Adicciones y fuerza de voluntad: enfermedad versus hábito

Adicciones y fuerza de voluntad: enfermedad vs hábito

Adicciones y fuerza de voluntad: enfermedad vs hábito

Las adicciones son actualmente concebidas como una enfermedad y no ha costado poco llegar a este punto. Aun así, el estigma que visibiliza al adicto como un “vicioso” que “no quiere” detener su consumo sigue muy presente en nuestra sociedad. Muchas personas que padecen una adicción se consideran a sí mismos como “viciosos” y manejan este problema como un problema moral que les causa vergüenza y culpa cada vez que fracasan en sus intentos de dejar el consumo usando la fuerza de voluntad.

La Clínica Recal para el Tratamiento de las Adicciones tiene como uno de sus objetivos combatir el estigma asociado a esta enfermedad. Don Maximilano de Habsburgo, fundador de este proyecto y su actual Presidente-Director, escribía en el prólogo del libro Adicciones ¿qué son y cómo recuperarse? que “lo más triste es que estas personas no pueden parar, aunque se lo hayan propuesto, pues la adicción hace un puente en el cerebro que desactiva la voluntad”. Por tanto, el fracaso del autocontrol o fuerza de voluntad es un elemento clave para entender esta enfermedad y poder establecer los esquemas terapéuticos adecuados.

Sin embargo, a pesar de todos los estudios y publicaciones científicas que avalan la concepción de la adicción como una enfermedad, existen posturas académicas que la desestiman y la consideran un “mal hábito” que puede ser corregido dando a las personas la motivación adecuada. Obviamente el “mal hábito” existe, pero la enfermedad de la adicción comprende muchos más aspectos a los que me gustaría hacer referencia en este post.

También estoy de acuerdo con que es importante que estas personas tengan una motivación adecuada para cambiar. Sin embargo, el tratamiento de las adicciones ha demostrado ser un poco más complejo que motivar al adicto a ir en la dirección correcta por sí mismo y esperar que mantenga el rumbo sin contratiempos.

En este post, como en tantos otros, me apoyaré de la literatura científica. En esta ocasión en una revisión realizada por dos renombrados expertos sobre el tema y publicada en Neuroethics hace algunos años.

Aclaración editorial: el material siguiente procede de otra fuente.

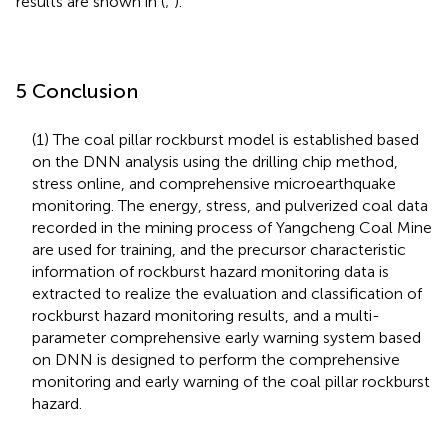
results are shown in
(
;
).
5 Conclusion
(1) The coal pillar rockburst model is established based
on the DNN analysis using the drilling chip method,
stress online, and comprehensive microearthquake
monitoring. The energy, stress, and pulverized coal data
recorded in the mining process of Yangcheng Coal Mine
are used for training, and the precursor characteristic
information of rockburst hazard monitoring data is
extracted to realize the evaluation and classification of
rockburst hazard monitoring results, and a multi-
parameter comprehensive early warning system based
on DNN is designed to perform the comprehensive
monitoring and early warning of the coal pillar rockburst
hazard.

¿Es la adicción una enfermedad del cerebro?

La concepción de la adicción como una enfermedad cerebral crónica y recidivante caracterizada por la búsqueda y el uso compulsivo de sustancias o comportamientos ha sido defendida en importantes revistas científicas como Science. Para proponer y defender este enfoque los investigadores usualmente analizan la evidencia que durante décadas provee la investigación.

A nivel cortical se sostiene que la adicción se caracteriza por la elección de un refuerzo a corto plazo a pesar de las consecuencias negativas que ello pueda tener a largo plazo. La impulsividad como rasgo es uno de los factores clave que permite entender por qué tomamos malas decisiones. Sin embargo, la impulsividad por sí misma no es el único elemento donde se observan cambios a nivel cortical, pues la adicción también tiene que ver con los hábitos, la relevancia del estímulo, la autoconciencia y, por supuesto, la sensibilidad al estrés y la gestión de emociones negativas.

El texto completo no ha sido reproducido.